### Material for the task ###
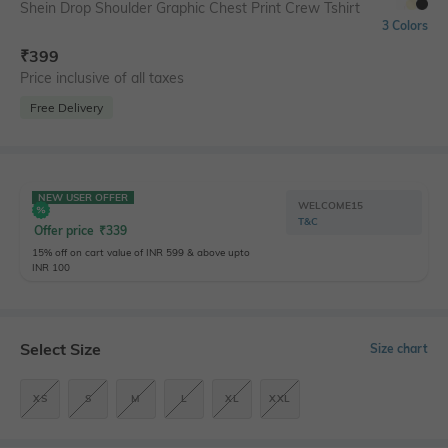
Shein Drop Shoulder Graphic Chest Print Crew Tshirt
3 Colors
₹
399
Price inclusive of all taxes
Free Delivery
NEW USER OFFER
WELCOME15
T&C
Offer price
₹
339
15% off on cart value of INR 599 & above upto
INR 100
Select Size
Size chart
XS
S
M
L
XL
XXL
###
◆ **Task requirements**
Retype the records above line for line and exactly, omitting their pictures.

◆ **Written answer**
Shein Drop Shoulder Graphic Chest Print Crew Tshirt
3 Colors
₹
399
Price inclusive of all taxes
Free Delivery
NEW USER OFFER
WELCOME15
T&C
Offer price
₹
339
15% off on cart value of INR 599 & above upto
INR 100
Select Size
Size chart
XS
S
M
L
XL
XXL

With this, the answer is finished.